> Problem details: For this listing, reproduce the line with "Кріплення бокове", the line with "de deux éléments", and the lines between, exactly as they stand. Leave out pictures and all other lines.

> Data excerpts:
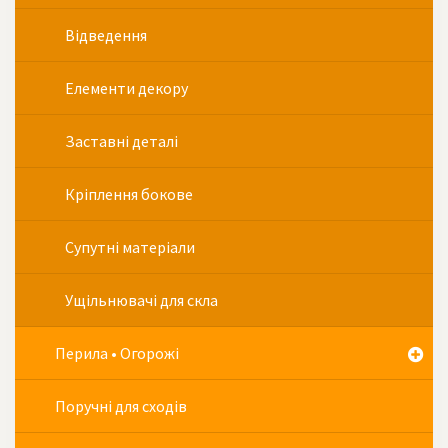
Відведення
Елементи декору
Заставні деталі
Кріплення бокове
Супутні матеріали
Ущільнювачі для скла
Перила • Огорожі
Поручні для сходів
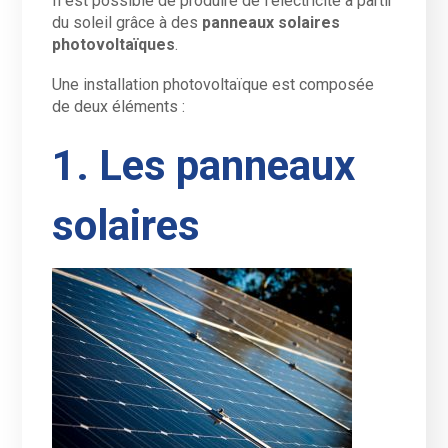
Il est possible de produire de l’électricité à partir
du soleil grâce à des
panneaux solaires
photovoltaïques
.
Une installation photovoltaïque est composée
de deux éléments :
1. Les panneaux
solaires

> Task result:
Кріплення бокове
Супутні матеріали
Ущільнювачі для скла
Перила • Огорожі
Поручні для сходів
Il est possible de produire de l’électricité à partir
du soleil grâce à des
panneaux solaires
photovoltaïques
.
Une installation photovoltaïque est composée
de deux éléments :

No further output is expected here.